As shown in the graph, there are only a few production companies that produce many movies, while the majority of companies only produce a small number of movies.

Now we will create a bar plot to find the relationship between average revenue and the number of movies a production company has produced.

In [31]:
x = []
y = []

#go through each bin
for i in range(len(bins) - 1):
    
    start = bins[i]
    end = bins[i+1]
    x.append(start)
    reduced = list(value for (key, value) in all_prod_comps.items() if value >= start and value < end)
    y.append(np.mean(reduced))

plt.figure(figsize=(10,6))
plt.bar(x,y, width=15)

plt.xlabel('Number of Movies A Production Company Produced')
plt.ylabel('Average Revenue')
plt.title('Average Revenue vs. Number of Movies A Production Company Produced')
Out[31]:
Text(0.5, 1.0, 'Average Revenue vs. Number of Movies A Production Company Produced')

From this graph, it is clear that if a movie is produced by a production company that has made many movies in the past, it will have a higher average revenue. This shows that a movie's production company/companies will impact its revenue.

Now lets analyze our data!

3: Analysis

In our analysis, we will create two regression models, linear regression and random forests regression, to make predictions for revenue. We will only be using budget, popularity, and vote count as the dependent variables, because our models won't be able to handle too many variables and those are some of the most critical variables as discovered in the exploratory section. We will use training data to train our models, and then use test data to predict values for revenue.

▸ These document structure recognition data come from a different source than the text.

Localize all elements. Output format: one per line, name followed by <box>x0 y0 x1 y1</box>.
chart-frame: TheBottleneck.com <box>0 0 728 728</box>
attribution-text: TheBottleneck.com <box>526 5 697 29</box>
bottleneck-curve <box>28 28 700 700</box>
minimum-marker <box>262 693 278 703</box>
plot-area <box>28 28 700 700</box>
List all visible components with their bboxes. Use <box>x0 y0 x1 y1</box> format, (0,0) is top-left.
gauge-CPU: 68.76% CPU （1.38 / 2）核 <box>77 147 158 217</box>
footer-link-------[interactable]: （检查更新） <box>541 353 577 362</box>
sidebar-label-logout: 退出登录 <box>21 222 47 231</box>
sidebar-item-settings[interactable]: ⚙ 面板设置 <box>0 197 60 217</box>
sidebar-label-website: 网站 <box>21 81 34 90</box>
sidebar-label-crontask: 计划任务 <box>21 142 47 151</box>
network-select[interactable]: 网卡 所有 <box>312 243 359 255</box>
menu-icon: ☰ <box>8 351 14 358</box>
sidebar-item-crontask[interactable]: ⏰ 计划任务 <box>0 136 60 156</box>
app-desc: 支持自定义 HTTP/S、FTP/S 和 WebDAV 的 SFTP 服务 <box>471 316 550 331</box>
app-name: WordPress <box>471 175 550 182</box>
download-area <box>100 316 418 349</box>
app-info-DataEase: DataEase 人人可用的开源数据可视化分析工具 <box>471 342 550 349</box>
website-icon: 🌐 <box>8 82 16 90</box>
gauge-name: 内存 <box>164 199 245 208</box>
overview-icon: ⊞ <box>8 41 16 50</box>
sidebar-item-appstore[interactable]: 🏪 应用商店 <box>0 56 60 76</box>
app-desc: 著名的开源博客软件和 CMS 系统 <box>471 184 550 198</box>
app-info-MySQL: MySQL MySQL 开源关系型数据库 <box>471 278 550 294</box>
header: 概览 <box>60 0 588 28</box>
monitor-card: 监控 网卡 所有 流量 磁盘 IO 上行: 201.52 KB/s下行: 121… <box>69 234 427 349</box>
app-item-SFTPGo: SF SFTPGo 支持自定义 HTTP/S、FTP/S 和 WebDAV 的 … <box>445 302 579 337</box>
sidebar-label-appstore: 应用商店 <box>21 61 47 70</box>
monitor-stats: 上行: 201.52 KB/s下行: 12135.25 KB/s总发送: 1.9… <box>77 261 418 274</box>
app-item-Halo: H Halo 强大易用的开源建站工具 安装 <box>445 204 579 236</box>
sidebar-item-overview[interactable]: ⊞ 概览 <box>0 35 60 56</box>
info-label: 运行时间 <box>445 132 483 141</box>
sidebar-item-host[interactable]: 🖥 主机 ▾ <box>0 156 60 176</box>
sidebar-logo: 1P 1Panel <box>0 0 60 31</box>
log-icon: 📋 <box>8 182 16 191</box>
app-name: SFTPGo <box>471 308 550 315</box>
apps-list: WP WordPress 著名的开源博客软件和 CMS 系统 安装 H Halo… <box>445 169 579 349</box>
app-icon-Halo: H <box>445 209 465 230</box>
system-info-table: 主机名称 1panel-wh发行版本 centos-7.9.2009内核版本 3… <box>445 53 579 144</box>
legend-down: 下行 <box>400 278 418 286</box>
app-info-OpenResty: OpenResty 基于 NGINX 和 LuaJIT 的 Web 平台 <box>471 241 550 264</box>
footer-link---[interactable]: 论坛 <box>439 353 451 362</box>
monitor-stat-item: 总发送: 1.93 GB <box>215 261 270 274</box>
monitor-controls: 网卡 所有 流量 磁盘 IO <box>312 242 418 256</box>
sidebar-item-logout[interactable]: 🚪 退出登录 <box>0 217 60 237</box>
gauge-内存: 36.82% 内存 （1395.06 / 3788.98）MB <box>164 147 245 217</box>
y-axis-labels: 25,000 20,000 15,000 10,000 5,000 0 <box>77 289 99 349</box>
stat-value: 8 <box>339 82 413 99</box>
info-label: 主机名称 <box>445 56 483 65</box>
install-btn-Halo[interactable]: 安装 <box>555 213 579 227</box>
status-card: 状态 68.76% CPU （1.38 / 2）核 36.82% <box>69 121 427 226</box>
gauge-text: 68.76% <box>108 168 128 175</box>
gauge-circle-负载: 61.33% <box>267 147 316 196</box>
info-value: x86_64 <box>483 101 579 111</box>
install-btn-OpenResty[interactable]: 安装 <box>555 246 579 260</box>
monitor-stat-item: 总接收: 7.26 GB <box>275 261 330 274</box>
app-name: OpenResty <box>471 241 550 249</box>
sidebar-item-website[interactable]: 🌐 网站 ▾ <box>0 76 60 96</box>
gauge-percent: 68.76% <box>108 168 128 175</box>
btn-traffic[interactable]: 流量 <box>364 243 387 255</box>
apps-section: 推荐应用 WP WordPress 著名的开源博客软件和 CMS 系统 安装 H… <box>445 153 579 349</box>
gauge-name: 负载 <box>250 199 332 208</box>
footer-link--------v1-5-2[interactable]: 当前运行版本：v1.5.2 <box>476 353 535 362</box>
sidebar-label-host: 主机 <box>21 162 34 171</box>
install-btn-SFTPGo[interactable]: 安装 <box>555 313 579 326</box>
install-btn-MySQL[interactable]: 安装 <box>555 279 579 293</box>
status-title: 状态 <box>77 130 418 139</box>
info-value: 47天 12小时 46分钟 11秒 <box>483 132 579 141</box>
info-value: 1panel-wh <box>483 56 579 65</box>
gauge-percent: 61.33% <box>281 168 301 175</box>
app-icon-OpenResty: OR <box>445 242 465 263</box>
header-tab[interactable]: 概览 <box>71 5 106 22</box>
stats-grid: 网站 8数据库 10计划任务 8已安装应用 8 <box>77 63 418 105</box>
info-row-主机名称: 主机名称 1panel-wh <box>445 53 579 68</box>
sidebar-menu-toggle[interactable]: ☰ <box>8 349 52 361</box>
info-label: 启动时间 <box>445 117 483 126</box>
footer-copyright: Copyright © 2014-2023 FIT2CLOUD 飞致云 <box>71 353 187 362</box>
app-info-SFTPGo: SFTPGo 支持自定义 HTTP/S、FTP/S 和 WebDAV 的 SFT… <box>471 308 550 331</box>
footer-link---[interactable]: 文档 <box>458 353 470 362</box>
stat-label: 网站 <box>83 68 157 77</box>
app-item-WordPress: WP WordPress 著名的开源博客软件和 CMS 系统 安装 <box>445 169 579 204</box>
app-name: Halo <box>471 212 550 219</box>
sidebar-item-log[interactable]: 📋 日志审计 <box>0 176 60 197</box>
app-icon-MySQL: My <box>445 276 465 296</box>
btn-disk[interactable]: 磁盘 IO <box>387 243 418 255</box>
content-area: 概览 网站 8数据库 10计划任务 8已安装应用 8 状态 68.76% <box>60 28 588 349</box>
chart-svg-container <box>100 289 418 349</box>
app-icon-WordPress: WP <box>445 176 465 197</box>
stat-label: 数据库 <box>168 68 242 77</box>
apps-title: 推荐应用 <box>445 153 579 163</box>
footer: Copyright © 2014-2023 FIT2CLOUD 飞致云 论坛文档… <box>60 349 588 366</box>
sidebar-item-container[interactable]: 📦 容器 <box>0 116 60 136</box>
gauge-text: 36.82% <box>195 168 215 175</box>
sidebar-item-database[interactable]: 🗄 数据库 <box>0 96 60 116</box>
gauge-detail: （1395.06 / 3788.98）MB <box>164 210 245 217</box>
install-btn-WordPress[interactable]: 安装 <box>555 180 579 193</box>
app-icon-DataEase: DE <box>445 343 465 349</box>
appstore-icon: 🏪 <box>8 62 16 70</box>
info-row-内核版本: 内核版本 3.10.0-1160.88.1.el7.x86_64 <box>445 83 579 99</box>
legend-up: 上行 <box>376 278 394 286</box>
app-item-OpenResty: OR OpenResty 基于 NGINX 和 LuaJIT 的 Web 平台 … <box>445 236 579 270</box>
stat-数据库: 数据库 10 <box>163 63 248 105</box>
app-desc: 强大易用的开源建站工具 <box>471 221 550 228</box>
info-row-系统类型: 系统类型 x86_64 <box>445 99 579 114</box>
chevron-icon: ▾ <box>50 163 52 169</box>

Afterwards, we will perform t-tests with 10-fold validation to compare the results from these two regression models, to observe which model has the least amount of error.

3.1: Training models

First we will create the linear regression model and predict values for revenue. For more information on sklearn's linear regression: here

In [32]:
feature_list = ['budget', 'popularity', 'vote_count']
X = []
Y = []

dt = df.dropna()

#get the dependent and independent variables
for index, row in dt.iterrows():
    X.append([row["budget"], row["popularity"], row["vote_count"]])
    Y.append(row["revenue"])
In [33]:
X_train, X_test, Y_train, Y_test = model_selection.train_test_split(X, Y, test_size=0.2)

lm = linear_model.LinearRegression()
model = lm.fit(X_train,Y_train)

pred = lm.predict(X_test)

# Plot results. Red line to show actual data points
plt.figure(figsize=(10,6))
plt.title("Linear Regression: Predicted vs. Actual Revenue", fontsize=16)
plt.scatter(Y_test,pred)
plt.plot(Y_test, Y_test, color = "Red") 
plt.xlabel("Actual Revenue")
plt.ylabel("Predicted Revenue")
plt.show()

As shown in the graph, the linear regression model predicts the revenue for the data relatively well, as it is able to obtain the same trend as the actual revenue.

3.2: Predictions using random forests

Now we will create the random forests model and predict values for revenue. For more information on sklearn's random forests regressor: here

In [34]:
rfr = RandomForestRegressor(100)

model = rfr.fit(X_train, Y_train)

pred = rfr.predict(X_test)
# Plot performance
plt.figure(figsize=(10,6))
plt.title("Random Forests: Predicted vs. Actual Revenue", fontsize=16)
plt.scatter(Y_test,pred)
plt.plot(Y_test, Y_test, color = "Red") 
plt.xlabel("Actual Revenue")
plt.ylabel("Predicted Revenue")
plt.show()

As shown in the graph, the random forests model also predicts the revenue for the data well, but it is already clear that its approximation isn't as accurate as the linear regression model's.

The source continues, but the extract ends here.